ACTIVITY: Copy out every line holding the string "SECRET" from the records below.

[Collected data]
-------

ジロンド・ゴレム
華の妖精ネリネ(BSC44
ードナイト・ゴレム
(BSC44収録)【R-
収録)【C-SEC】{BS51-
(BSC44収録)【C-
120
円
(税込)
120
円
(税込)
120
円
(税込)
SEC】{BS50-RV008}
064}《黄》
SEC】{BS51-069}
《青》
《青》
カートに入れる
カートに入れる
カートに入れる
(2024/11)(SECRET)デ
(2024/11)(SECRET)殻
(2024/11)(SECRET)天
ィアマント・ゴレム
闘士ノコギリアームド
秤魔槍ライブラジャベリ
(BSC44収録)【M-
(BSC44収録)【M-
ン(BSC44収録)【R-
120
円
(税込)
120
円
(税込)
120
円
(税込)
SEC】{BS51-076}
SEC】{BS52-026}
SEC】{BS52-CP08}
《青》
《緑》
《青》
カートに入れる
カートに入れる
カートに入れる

-------

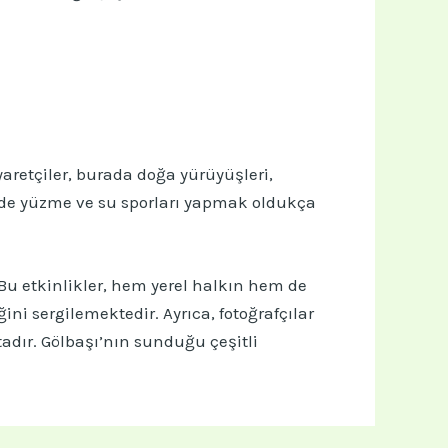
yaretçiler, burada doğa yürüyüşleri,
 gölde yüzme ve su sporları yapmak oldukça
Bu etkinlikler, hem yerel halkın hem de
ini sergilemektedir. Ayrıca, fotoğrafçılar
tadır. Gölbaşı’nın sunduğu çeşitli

-------

EXERCISE ANSWER:
(2024/11)(SECRET)デ
(2024/11)(SECRET)殻
(2024/11)(SECRET)天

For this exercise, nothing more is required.